Right: Sudeten Germans make their way to the railway station in Liberec, Czechoslovakia, to be transferred to Germany in this July 1946 photo. The creation of ethnically homogeneous nation states in Central and Eastern Europe was presented as the key reason for the official decisions of the 1945 Potsdam and previous Allied conferences as well as the resulting expulsions. The principle of every nation state having and living within defensible borders gave rise to a series of forced population transfers and resettlements (we know them today as “ethnic cleansing”), not just of ethnic Germans, but Poles, Hungarians, Romanians, Ukrainians, and others who after the war found themselves outside the borders of their reconfigured home states.

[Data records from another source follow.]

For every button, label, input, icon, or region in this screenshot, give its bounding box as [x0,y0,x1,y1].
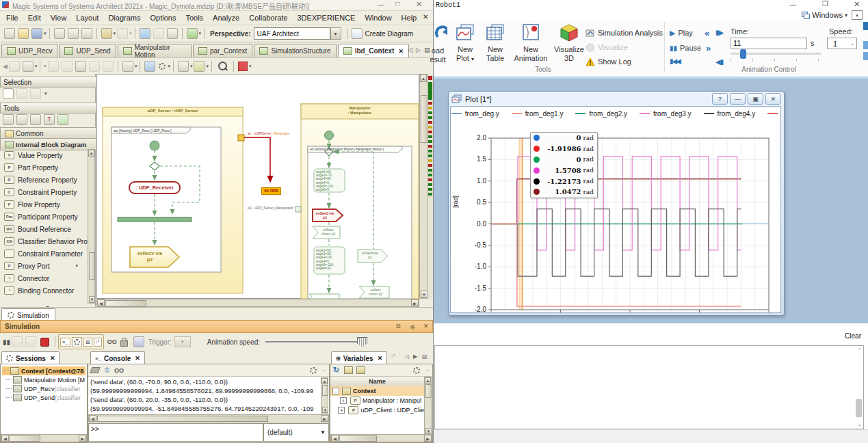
palette-item-classifier-behavior-pro-[interactable]: CBClassifier Behavior Pro... [0,235,88,247]
annotation-mark[interactable] [428,188,432,191]
menu-item-analyze[interactable]: Analyze [208,14,244,22]
time-slider-thumb[interactable] [740,49,746,59]
variables-name-header[interactable]: Name [369,378,386,385]
structure-tool-icon[interactable] [57,114,68,125]
palette-item-proxy-port[interactable]: PProxy Port▾ [0,260,88,272]
skip-to-start-icon[interactable]: ▮◀◀ [670,57,680,65]
find-icon[interactable] [81,28,92,39]
plot-maximize-button[interactable]: ▣ [748,93,763,105]
annotation-mark[interactable] [428,82,432,100]
menu-item-window[interactable]: Window [360,14,396,22]
ev-send-green-signal[interactable]: evSend via p1 [358,252,382,259]
palette-item-constraint-parameter[interactable]: Constraint Parameter [0,247,88,260]
transform-icon[interactable] [187,28,198,39]
create-diagram-button[interactable]: Create Diagram [365,30,414,38]
save-icon[interactable] [31,28,42,39]
simulation-active-icon[interactable] [238,62,248,71]
panel-right-icon[interactable]: ▶ [413,353,417,360]
palette-item-dropdown-icon[interactable]: ▾ [75,263,78,269]
palette-item-value-property[interactable]: VValue Property [0,149,88,161]
lock-icon[interactable] [120,340,128,347]
annotation-mark[interactable] [428,169,432,172]
legend-entry[interactable]: from_deg2.y [575,110,627,118]
undo-icon[interactable] [101,28,112,39]
annotation-column[interactable] [428,74,433,299]
time-input[interactable]: 11 [731,38,807,49]
session-row[interactable]: Manipulator Motion [M [2,375,86,384]
annotation-mark[interactable] [428,159,432,162]
ribbon-edge-button3[interactable] [863,52,868,60]
pause-button[interactable]: ▮▮ Pause [670,42,701,53]
console-close-icon[interactable]: ✕ [135,355,140,362]
canvas-hscrollbar[interactable]: ◀ ▶ [96,299,419,307]
align-tool-icon[interactable] [16,114,27,125]
grid-icon[interactable] [178,61,189,72]
trigger-flag-icon[interactable] [133,336,144,347]
menu-item-options[interactable]: Options [145,14,181,22]
console-gear-icon[interactable] [310,367,317,374]
cursor-tool-icon[interactable] [3,88,14,99]
tab-simulationstructure[interactable]: SimulationStructure [254,44,336,57]
menu-item-edit[interactable]: Edit [23,14,46,22]
variables-hscrollbar[interactable]: ◀ ▶ [330,434,432,442]
tab-console[interactable]: »_ Console ✕ [90,351,145,364]
perspective-select[interactable]: UAF Architect [254,27,330,40]
console-more-icon[interactable]: - [323,367,325,374]
speed-dropdown-icon[interactable]: ⌄ [850,41,854,46]
animation-speed-slider[interactable] [265,341,363,343]
sim-pause-icon[interactable]: ▮▮ [3,338,10,346]
print-icon[interactable] [54,28,65,39]
settings-gear-icon[interactable] [159,63,166,70]
text-tool-icon[interactable]: T [44,114,55,125]
load-result-button[interactable]: oadesult [428,23,447,72]
sticky-tool-icon[interactable] [3,114,14,125]
tab-close-icon[interactable]: ✕ [398,48,404,55]
commit-icon[interactable] [153,28,164,39]
ribbon-collapse-icon[interactable]: ▴ [852,10,863,20]
variable-row[interactable]: -Context [330,386,424,396]
perspective-dropdown-icon[interactable]: ▼ [330,27,341,40]
web-icon[interactable] [167,28,178,39]
legend-entry[interactable]: from_deg.y [451,110,499,118]
copy-icon[interactable] [62,61,73,72]
plot-chart[interactable]: 0255075100-2.0-1.5-1.0-0.50.00.51.01.52.… [451,119,780,312]
sim-step-into-icon[interactable] [12,336,23,347]
sim-console-toggle-icon[interactable]: »_ [60,338,70,347]
variables-close-icon[interactable]: ✕ [378,355,383,362]
minimize-icon[interactable]: — [378,1,384,8]
new-plot-dropdown-icon[interactable]: ▾ [471,56,474,62]
dymola-close-icon[interactable]: ✕ [854,0,860,9]
ev-recv-accept1[interactable]: evRecv <from> p2 [317,228,339,236]
speed-select[interactable]: 1 ⌄ [827,38,857,49]
menu-item-layout[interactable]: Layout [71,14,103,22]
udp-receiver-action[interactable]: : UDP_Receiver [129,185,180,191]
back-icon[interactable]: ◀ [3,63,8,70]
annotation-mark[interactable] [428,155,432,157]
menu-item-collaborate[interactable]: Collaborate [244,14,292,22]
fast-forward-icon[interactable]: » [706,43,711,53]
ev-recv-accept2[interactable]: evRecv <from> p2 [364,288,387,296]
action2-text[interactable]: angle1=60; angle2=20; angle3=-35; angle4… [316,249,334,270]
annotation-mark[interactable] [428,183,432,186]
variables-gear-icon[interactable] [413,367,420,374]
menu-item-file[interactable]: File [1,14,23,22]
annotation-mark[interactable] [428,76,432,80]
sim-step-over-icon[interactable] [25,336,36,347]
palette-item-connector[interactable]: └Connector [0,272,88,284]
annotation-mark[interactable] [428,116,432,119]
close-icon[interactable]: ✕ [416,0,422,9]
plot-titlebar[interactable]: Plot [1*] ? — ▣ ✕ [449,92,784,106]
pin-panel-icon[interactable]: キ [410,323,416,332]
redo-icon[interactable] [117,28,128,39]
legend-entry[interactable]: from_deg4.y [704,110,756,118]
console-input[interactable]: >> [88,423,263,442]
tree-expander-icon[interactable]: + [340,397,347,404]
menu-item-3dexperience[interactable]: 3DEXPERIENCE [292,14,360,22]
menu-item-diagrams[interactable]: Diagrams [103,14,145,22]
dymola-titlebar[interactable]: Robot1 — ❐ ✕ [434,0,868,10]
panel-extra-icon[interactable]: ◦° [391,353,395,360]
tab-variables[interactable]: ⊞ Variables ✕ [331,351,387,364]
ev-send-red-signal[interactable]: evSend via p1 [313,211,337,219]
rewind-icon[interactable]: « [705,28,709,38]
sessions-close-icon[interactable]: ✕ [50,355,55,362]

Left: East Prussian “repatriants” from what is today Poland drive past ruins to reach the safety of Germany, 1945. Poles believed the expulsion of Germans from postwar Poland would avoid future atrocities like those the Nazis had inflicted on their population during the war. Polish exile authorities proposed a population transfer of Germans as early as 1941. During the war the Beneš Czechoslovak government-in-exile and the Polish government-in-exile, both located in England, worked toward this end. With at least 12 million directly involved, possibly 14 million or more Germans were swept up in the largest single ethnic population upheaval in European history, an upheaval that displaced more than 20 million people in total.
Right: With their modest possessions, refugees from Germany’s “lost Eastern [Polish] territories” make their way to Berlin’s Pankow freight station to secure rail transportation to other parts of Germany. The postwar Polish and Czechoslovak governments characterized the forced exile and confiscation of expellees’ property as “a just punishment for Nazi crimes.” During the population upheaval over 2 million civilians, mostly women and children, died from hunger, disease, and violence (10–30 percent were killed).
Left: A family, possibly from Czech Sudetenland, takes up new residence in a refugee camp in Bavaria in 1945. The expulsion of ethnic Germans from areas outside the redrawn borders of post-Nazi Germany created major social disruptions in the receiving German states (Laender). The states were hard pressed to provide millions of new residents with decent housing, schooling, employment, and financial assistance. An estimate from the year 2000 suggests that as many as 20 percent of Germany’s 80 million citizens were expellees and their descendants.
Right: A photo from 1951 of barracks in a refugee camp in Schleswig-Holstein, Northern Germany, shows the poverty into which many refugees, many who were well-to-do and privileged before the war, were forced to settle.